Beyond physical locations, “LGBT meccas also have a common origin story in the arts,” Matthew Breen, editorial director at Logo, said. “Tennessee Williams was in Key West, artists took over P-Town a hundred years ago after the fishing was decimated and Palm Springs was the Hollywood getaway.”
“LGBT meccas also have a common origin story in the arts,” — Matthew Breen, editorial director at Logo
Jim Suguitan, the former co-owner and editor of Palm Springs’ erstwhile gay publication the Bottom Line, remembers when the city started building a loyal following beyond regional gay visitors hoping to club-hop under the radar. Suguitan moved to the area in the 1980s and credits the Desert Business Association (originally the Desert Businessmen’s Association) and its co-founder Fred Hardt with transforming Palm Springs into an international gay mecca by positioning it as a worthy alternative to the beach. “Fred Hardt was quite the character,” Suguitan said. “He would stand by his mailbox on Indian Canyon Drive and would let people cruise him, and when AIDS reared its ugly head he turned his hotel into a hospice.”
And while the desert sand of Palm Springs was the playground for closeted stars and starlets, the isolated beaches of Fire Island hosted New York City’s wealthy gays.

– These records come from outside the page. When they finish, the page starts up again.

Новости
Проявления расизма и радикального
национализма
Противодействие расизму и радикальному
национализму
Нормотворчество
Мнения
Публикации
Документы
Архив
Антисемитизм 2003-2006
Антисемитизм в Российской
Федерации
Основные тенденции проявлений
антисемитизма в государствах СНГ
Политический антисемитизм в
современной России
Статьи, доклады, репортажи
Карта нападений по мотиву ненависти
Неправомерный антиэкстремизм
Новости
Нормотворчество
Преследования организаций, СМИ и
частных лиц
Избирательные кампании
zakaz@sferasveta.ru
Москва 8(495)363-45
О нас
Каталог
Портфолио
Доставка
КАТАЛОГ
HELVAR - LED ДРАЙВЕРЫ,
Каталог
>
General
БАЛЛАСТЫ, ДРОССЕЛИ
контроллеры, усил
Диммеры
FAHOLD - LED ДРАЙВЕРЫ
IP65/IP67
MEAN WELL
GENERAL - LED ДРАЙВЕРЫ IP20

In an email interview, Shoshanna McCollum, Fire Island resident and author of Fire Island: Beach Resort and National Seashore noted the inception of the gay presence in the area, citing what may be the first documented instance of the almighty DINK (double income no kids) dollar: “The Great Depression and the Hurricane of ’38 devastated the community [of Cherry Grove]. It rebounded because the gay sector came along with their disposable income to invest at a time when there was little spare money to be had.”
Almost a hundred years later, Fire Island still retains its moneyed reputation, being the preferred hideaway to one of the world’s financial capitals. “It can be intimidating since it’s very ‘A-List’” Salvato said. “It’s much less democratic than other LGBT destinations — a weekend in Fire Island at a friend’s place is a coveted invitation.”

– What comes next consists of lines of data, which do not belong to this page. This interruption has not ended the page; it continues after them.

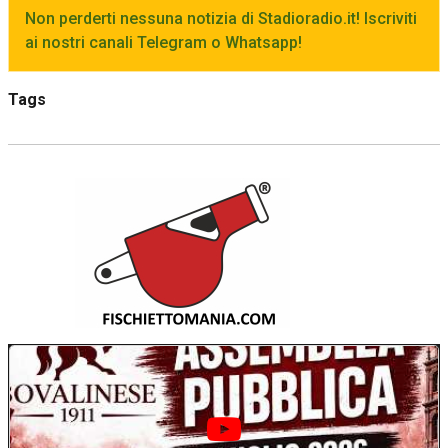
Non perderti nessuna notizia di Stadioradio.it! Iscriviti
ai nostri canali Telegram o Whatsapp!
Tags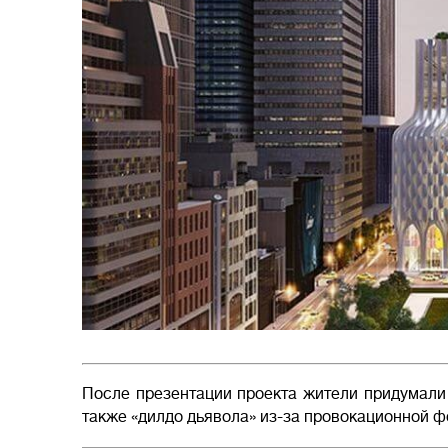
После презентации проекта жители придумали 
также «дилдо дьявола» из-за провокационной ф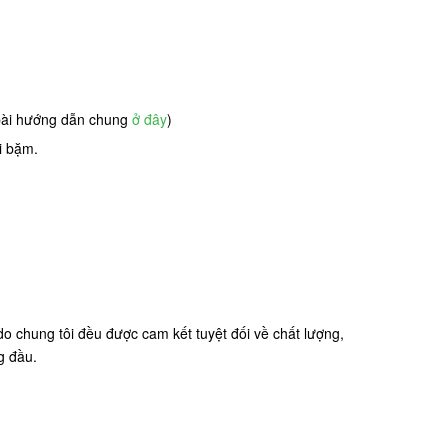
 bài hướng dẫn chung
ở đây
)
i bặm.
o chung tôi đều được cam kết tuyệt đối về chất lượng,
g đầu.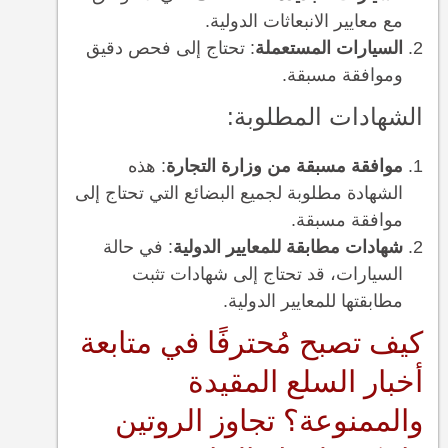
مع معايير الانبعاثات الدولية.
السيارات المستعملة
: تحتاج إلى فحص دقيق
وموافقة مسبقة.
الشهادات المطلوبة:
موافقة مسبقة من وزارة التجارة
: هذه
الشهادة مطلوبة لجميع البضائع التي تحتاج إلى
موافقة مسبقة.
شهادات مطابقة للمعايير الدولية
: في حالة
السيارات، قد تحتاج إلى شهادات تثبت
مطابقتها للمعايير الدولية.
كيف تصبح مُحترفًا في متابعة
أخبار السلع المقيدة
والممنوعة؟ تجاوز الروتين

While most queer holiday spots neatly fall into either the ‘enclave’ or ‘end-of-the-world’ categories, there’s one perennial destination that doesn’t fit the mold: Disney World. Eddie Shapiro, co-author of Queens in the Kingdom likens the park’s popularity to the intangible idolatry of Judy Garland, but has a few theories as to why the so-called ‘happiest place on earth’ is pretty darn gay too. “In the worst cliches of what gays like — musical theatre and spectacles — Disney is a land of escapism. I think the gay community really identifies with the Disney characters; they’re frequently the underdog and they triumph in spite of the people around them.”

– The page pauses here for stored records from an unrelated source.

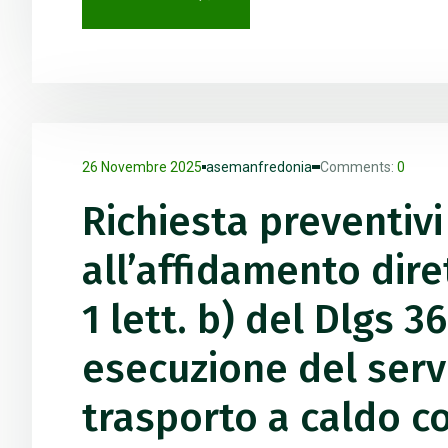
26 Novembre 2025
asemanfredonia
Comments:
0
Richiesta preventivi 
all’affidamento dir
1 lett. b) del Dlgs 3
esecuzione del serviz
trasporto a caldo c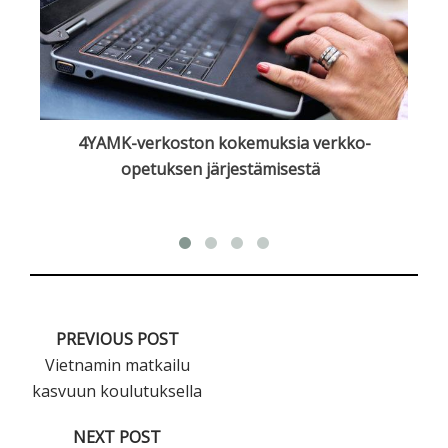
to
4YAMK-verkoston kokemuksia verkko-
opetuksen järjestämisestä
PREVIOUS POST
Vietnamin matkailu
kasvuun koulutuksella
NEXT POST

But, as Shapiro explains, Disney’s embrace of the LGBT-ers didn’t start from within the castle walls. “There was a man, Doug Swallow — I swear you can’t make this stuff up — who, as a fan of the park, wanted to show up and mix in with the hetero crowd. The word was spread by AOL messenger, and everyone was to wear a red shirt to be identified by one another.” Disney’s attitudes toward what became known as GayDays has greatly evolved over the last 27 years, from posting signs outside warning people about influx of LGBT park-goers to embracing GayDays outright.
Today, Walt Disney World’s president is an openly gay man, and devotion from the community is, as Shapiro explains, “so deep in the consciousness now that it’s popular with gays every other day of the year too.”
Palm Springs, too, has an openly gay mayor, and — according to Suguitan — a population that’s 60% gay year-round.
When looking toward the future, Breen is confident that these LGBT destinations will continue to thrive even as equality becomes more widespread. “98% of the world is made up of straight destinations, I would be surprised if we gave all of that up. The modern gay traveler may choose to beat their own trail, but the default setting is always straight — it’s fun to escape to an all-queer environment.”
“I, for one, love it,” he added. “I will always continue to go.”